TASK STATEMENT: Copy, in full, each line of the material that holds the word "video".

STUDY MATERIAL:

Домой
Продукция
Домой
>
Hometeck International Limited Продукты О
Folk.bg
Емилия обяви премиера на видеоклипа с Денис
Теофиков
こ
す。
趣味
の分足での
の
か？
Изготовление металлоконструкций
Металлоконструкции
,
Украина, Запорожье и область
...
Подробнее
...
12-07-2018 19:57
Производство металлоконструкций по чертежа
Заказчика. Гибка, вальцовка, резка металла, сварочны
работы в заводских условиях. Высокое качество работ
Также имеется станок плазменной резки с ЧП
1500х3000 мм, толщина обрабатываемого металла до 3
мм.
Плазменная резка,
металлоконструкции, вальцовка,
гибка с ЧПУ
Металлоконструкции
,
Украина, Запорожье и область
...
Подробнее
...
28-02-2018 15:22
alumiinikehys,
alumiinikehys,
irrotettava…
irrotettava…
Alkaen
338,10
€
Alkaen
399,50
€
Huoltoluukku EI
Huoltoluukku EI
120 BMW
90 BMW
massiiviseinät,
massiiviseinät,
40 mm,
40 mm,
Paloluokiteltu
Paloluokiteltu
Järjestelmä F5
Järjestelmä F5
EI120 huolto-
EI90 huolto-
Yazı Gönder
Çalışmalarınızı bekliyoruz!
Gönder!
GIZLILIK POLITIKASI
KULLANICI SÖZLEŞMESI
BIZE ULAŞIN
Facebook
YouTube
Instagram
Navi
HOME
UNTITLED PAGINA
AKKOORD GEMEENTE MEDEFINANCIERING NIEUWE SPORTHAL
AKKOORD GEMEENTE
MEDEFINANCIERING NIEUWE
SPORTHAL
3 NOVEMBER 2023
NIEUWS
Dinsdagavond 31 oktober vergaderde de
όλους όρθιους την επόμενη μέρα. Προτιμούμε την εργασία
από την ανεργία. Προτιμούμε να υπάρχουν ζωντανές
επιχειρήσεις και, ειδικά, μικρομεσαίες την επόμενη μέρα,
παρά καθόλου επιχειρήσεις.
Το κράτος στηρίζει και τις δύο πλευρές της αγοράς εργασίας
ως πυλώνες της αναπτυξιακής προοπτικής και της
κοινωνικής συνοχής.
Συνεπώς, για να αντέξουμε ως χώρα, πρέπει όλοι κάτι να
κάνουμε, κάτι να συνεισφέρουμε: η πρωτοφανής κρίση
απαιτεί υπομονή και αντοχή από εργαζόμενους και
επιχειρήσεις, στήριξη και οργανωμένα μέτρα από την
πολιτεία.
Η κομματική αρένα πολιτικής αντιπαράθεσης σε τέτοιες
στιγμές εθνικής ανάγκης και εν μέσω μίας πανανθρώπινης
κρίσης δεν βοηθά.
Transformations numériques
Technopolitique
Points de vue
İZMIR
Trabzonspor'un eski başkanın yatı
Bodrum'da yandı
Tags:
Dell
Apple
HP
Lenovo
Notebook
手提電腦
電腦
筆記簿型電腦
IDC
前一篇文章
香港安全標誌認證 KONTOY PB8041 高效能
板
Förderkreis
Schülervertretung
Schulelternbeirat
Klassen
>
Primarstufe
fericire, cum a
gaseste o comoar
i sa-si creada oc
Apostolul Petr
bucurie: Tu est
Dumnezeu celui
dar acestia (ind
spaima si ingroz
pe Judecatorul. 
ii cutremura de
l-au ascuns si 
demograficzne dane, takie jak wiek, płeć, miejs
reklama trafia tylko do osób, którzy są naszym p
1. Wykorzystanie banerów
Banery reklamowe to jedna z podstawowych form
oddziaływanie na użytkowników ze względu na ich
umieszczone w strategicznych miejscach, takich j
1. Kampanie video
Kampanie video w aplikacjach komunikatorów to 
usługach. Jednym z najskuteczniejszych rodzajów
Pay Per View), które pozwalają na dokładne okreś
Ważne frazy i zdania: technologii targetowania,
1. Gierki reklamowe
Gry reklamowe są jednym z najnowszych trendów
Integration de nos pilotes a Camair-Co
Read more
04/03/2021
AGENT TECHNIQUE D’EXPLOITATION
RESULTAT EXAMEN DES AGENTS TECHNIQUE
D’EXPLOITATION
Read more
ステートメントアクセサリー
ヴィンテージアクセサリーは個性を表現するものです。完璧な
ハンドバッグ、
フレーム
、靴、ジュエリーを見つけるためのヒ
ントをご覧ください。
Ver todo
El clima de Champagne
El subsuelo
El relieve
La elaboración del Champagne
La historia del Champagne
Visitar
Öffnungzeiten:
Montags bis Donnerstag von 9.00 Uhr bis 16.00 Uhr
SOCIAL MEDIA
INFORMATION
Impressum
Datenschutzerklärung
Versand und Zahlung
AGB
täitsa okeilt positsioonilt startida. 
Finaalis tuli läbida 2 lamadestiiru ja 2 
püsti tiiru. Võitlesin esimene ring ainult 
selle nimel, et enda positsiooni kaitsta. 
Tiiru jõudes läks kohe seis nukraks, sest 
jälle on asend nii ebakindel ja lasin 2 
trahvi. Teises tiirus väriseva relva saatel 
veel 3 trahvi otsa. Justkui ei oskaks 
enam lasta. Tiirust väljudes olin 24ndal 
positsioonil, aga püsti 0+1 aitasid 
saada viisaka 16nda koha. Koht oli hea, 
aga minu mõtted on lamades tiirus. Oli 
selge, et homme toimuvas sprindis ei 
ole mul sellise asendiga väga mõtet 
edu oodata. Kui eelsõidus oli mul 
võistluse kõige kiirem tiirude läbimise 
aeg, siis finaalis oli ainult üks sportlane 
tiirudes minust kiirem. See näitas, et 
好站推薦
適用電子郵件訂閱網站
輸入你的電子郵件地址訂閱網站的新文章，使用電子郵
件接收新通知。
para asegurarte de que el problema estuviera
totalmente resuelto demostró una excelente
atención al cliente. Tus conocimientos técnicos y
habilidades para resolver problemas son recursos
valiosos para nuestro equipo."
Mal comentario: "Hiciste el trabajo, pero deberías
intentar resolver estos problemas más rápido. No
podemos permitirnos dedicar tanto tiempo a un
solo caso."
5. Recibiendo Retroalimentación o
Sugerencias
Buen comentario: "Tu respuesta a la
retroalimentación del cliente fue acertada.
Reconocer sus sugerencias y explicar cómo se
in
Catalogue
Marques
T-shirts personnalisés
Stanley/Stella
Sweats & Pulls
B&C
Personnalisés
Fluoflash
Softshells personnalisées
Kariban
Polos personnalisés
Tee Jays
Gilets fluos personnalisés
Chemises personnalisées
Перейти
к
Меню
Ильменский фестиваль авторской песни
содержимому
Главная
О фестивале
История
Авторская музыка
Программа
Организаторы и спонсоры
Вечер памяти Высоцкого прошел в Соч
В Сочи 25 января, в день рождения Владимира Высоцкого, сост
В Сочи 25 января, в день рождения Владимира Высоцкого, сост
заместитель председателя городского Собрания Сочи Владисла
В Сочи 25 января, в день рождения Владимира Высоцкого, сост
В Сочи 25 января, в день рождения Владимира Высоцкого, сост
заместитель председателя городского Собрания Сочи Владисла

SOLUTION:
1. Kampanie video
Kampanie video w aplikacjach komunikatorów to 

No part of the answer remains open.